In the above-mentioned embodiment, the image adjusting method divides the specific adjusting quantity ΔI of the PWM value into a plurality of sub-adjusting quantities ΔI1 and ΔI2 for respective operation, which means the sub-adjusting quantities ΔI1 and the ΔI2 are smaller than the specific adjusting quantity ΔI. The image adjusting method separately adjusts the PWM values and the intensity offset values of the pixels, multiple slight intensity variation of the pixels are generated rapidly, and the image frame has no flicker for comfortable vision experience. It should be mentioned that the specific adjusting quantity can be divided into sub-adjusting quantities with any amounts, and is not limited to the two sub-adjusting quantities of the above-mentioned embodiment.

In conclusion, the image adjusting method of the present invention is applied to the display apparatus having the ambient light sensor. According to the surrounding illumination detected by the ambient light sensor, the image adjusting method can switch the display apparatus into the corresponding displaying mode; for example, the display apparatus provides high-intensity pixels while being located in the high brightness environment, and provides low-intensity pixels while being located in the low brightness environment. In the cause of prevent the image frame from overexposure or having distorted dark scene, the image adjusting method not only adjusts the PWM value of the pixel, but also utilizes the offset amending function to vary the intensity offset value of the pixel for effectively correcting details of the dark scene and preventing the image frame from flicker, so that the bright scene can be soft without harsh and the dark scene is clear without distortion. Moreover, the image adjusting method of the present invention preferably can achieve an aim of correcting the details of the bright scene and dark scene within the image frame by merely adjusting the PWM value and the intensity offset value of the pixel; even so, the image adjusting method is able to optionally execute steps of adjusting the contrast value and the color value for the optimal image frame. The image adjusting method preferably adjusts the contrast value before adjustment of the PWM value, and certainly the PWM value can be adjusted before the adjustment of the contrast value, which depends on actual demand.

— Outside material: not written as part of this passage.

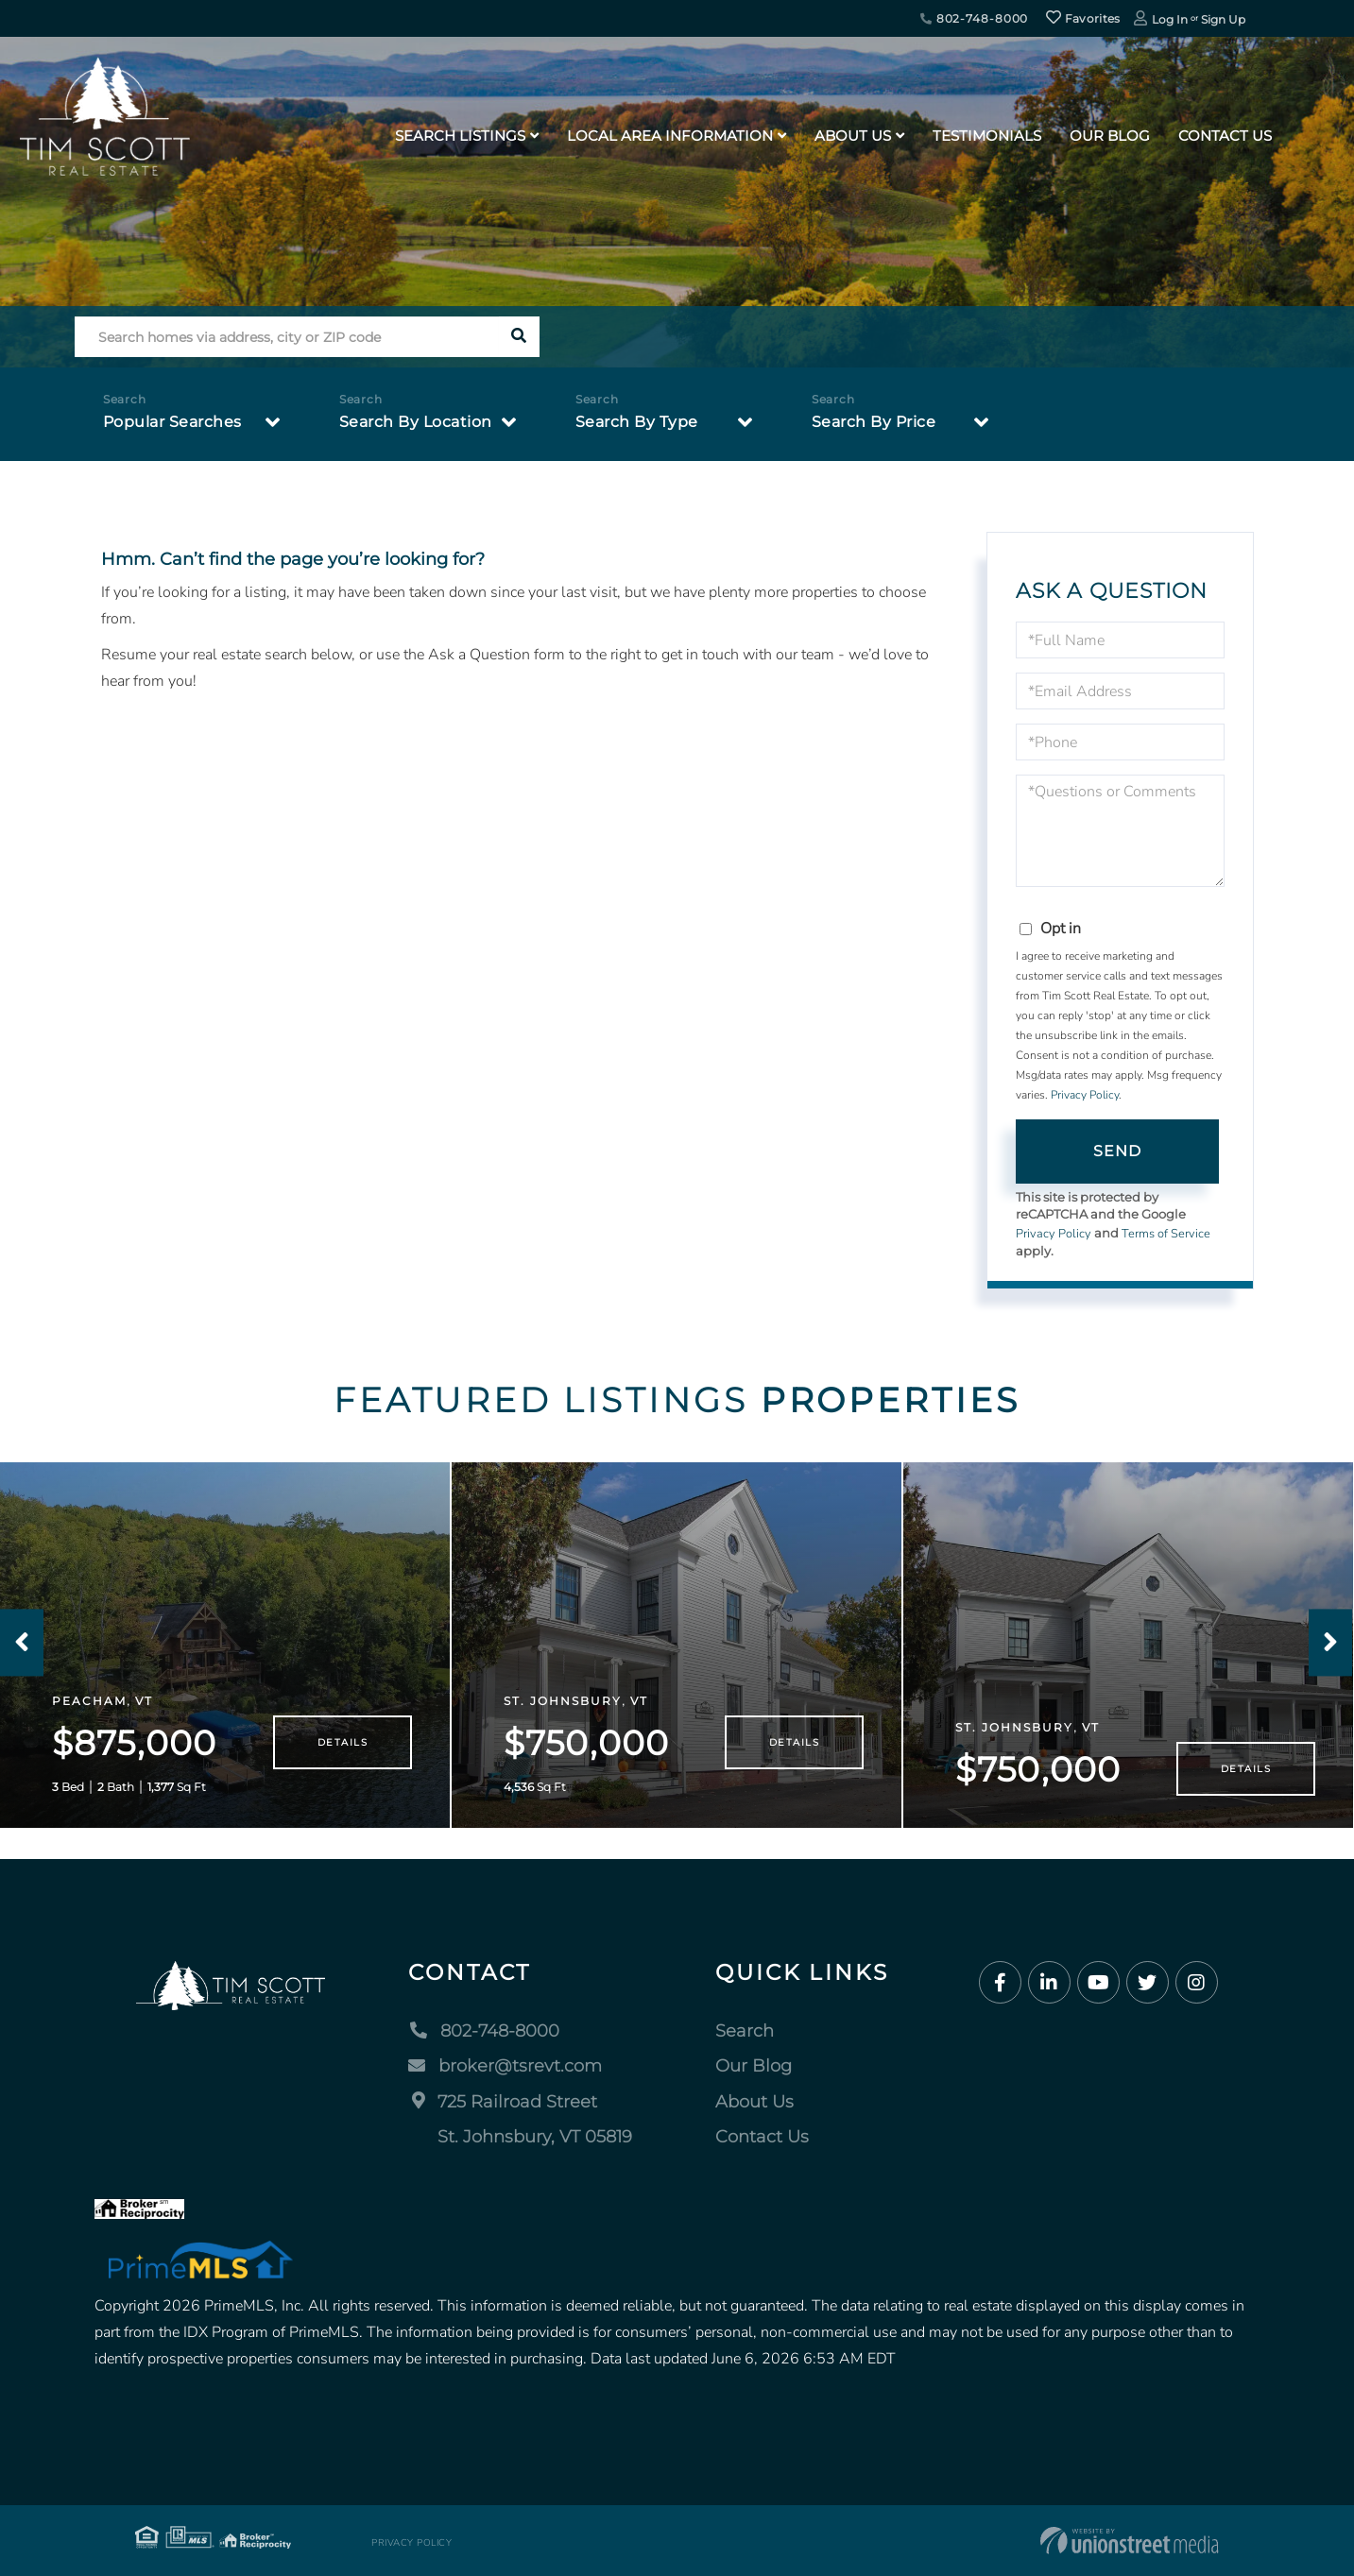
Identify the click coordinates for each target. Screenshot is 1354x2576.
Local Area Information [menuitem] (670, 136)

Please refer to FIG. 14. FIG. 14 is a datum diagram of the image frame displayed on the display apparatus 10 adjusted by the image adjusting method according to the embodiment of the present invention. As shown in FIG. 14, the dark region of the pixels can be kept at position near to the intensity 0 no matter what displaying mode the display apparatus is switched, and then the office mode (which represents the highest brightness environment) has the bright scene with high intensity and the dark mode (which represents the lowest brightness environment) has the bright scene with low intensity. Comparing to the prior art, the display apparatus of the present invention can provide the soft image frame for comfortable observation while the surrounding illumination is violently changed.

Those skilled in the art will readily observe that numerous modifications and alterations of the device and method may be made while retaining the teachings of the invention. Accordingly, the above disclosure should be construed as limited only by the metes and bounds of the appended claims.